16.3.4 Solving general nonlinear programming problems
The nlpsolve
command computes the optimum of a multivariate objective function subject
to equality and/or inequality constraints with continuous and/or integer variables.
-
nlpsolve takes the following arguments:
-
obj or fname, an expression to optimize or
a string containing the path to a problem file.
- Optionally, constr, a list of equality and
inequality constraints. Double-bounded constraints in form
a≤ f(x)≤ b can be entered as f(x)=a..b instead
of two inequalities.
- Optionally, bd, a sequence of variable boundaries
x=a..b where a∈ℝ∪{−∞} and
b∈ℝ∪{+∞}, b≥ a.
If several variables have the same upper and lower
bounds, one can enter [x,y,...]=a..b. If the
bounds are stored in a two-column matrix, consider using the conversion
routine box_constraints (see Section 6.6.9).

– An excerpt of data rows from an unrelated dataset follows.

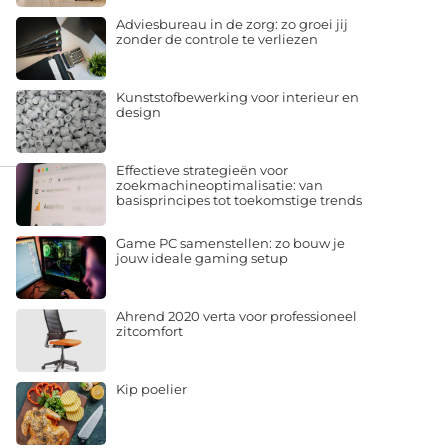
Adviesbureau in de zorg: zo groei jij
zonder de controle te verliezen
Kunststofbewerking voor interieur en
design
Effectieve strategieën voor
zoekmachineoptimalisatie: van
basisprincipes tot toekomstige trends
Game PC samenstellen: zo bouw je
jouw ideale gaming setup
Ahrend 2020 verta voor professioneel
zitcomfort
Kip poelier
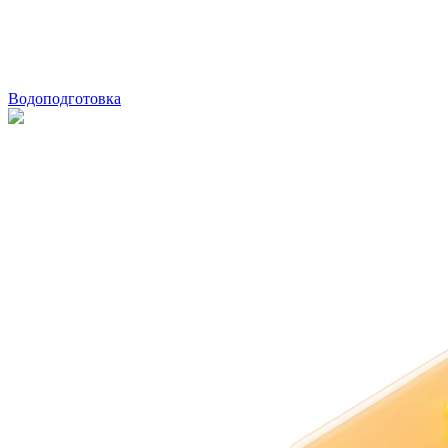
Водоподготовка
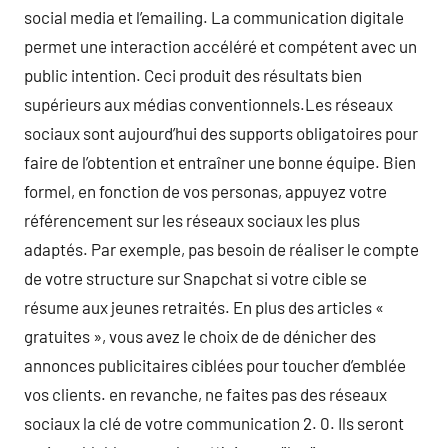
social media et l’emailing. La communication digitale
permet une interaction accéléré et compétent avec un
public intention. Ceci produit des résultats bien
supérieurs aux médias conventionnels.Les réseaux
sociaux sont aujourd’hui des supports obligatoires pour
faire de l’obtention et entraîner une bonne équipe. Bien
formel, en fonction de vos personas, appuyez votre
référencement sur les réseaux sociaux les plus
adaptés. Par exemple, pas besoin de réaliser le compte
de votre structure sur Snapchat si votre cible se
résume aux jeunes retraités. En plus des articles «
gratuites », vous avez le choix de de dénicher des
annonces publicitaires ciblées pour toucher d’emblée
vos clients. en revanche, ne faites pas des réseaux
sociaux la clé de votre communication 2. 0. Ils seront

- Optionally, opt, a sequence of options in which each
option may be one of:
-
maximize=bool or
nlp_maximize=bool,
where bool can be true or false.
Just maximize or nlp_maximize
is equivalent to maximize=true. (By default,
maximize=false, i.e. the objective is minimized.)
-
nlp_initialpoint=pt, where pt
is a starting point for the solver or a list of starting points,
each of which is given in the form [x=x0,y=y0,…].
Alternatively, pt may be an initial search rectangle specified by
[x=xmin..xmax,y=ymin..ymax,…]
which serves as a frame for automatic generation of starting points.
-
nlp_method=meth, which is a string or a list specifying the method
of optimization. Available methods are:
-
nelder-mead or nm, the simplex method of Nelder and Mead,
modified so that it can handle variable bounds and (in)equality constraints;
see Luersen, Riche, and Guyon (2003).
- differential-evolution or de, the method of differential evolution,
modified so it can handle bounds, (in)equalities and integrality constraints;
see Lampinen and Zelinka (2000).
- interior-point or ipt, the interior-point method which requires
the objective and constraint derivatives, and can handle (mixed) integer nonlinear problems.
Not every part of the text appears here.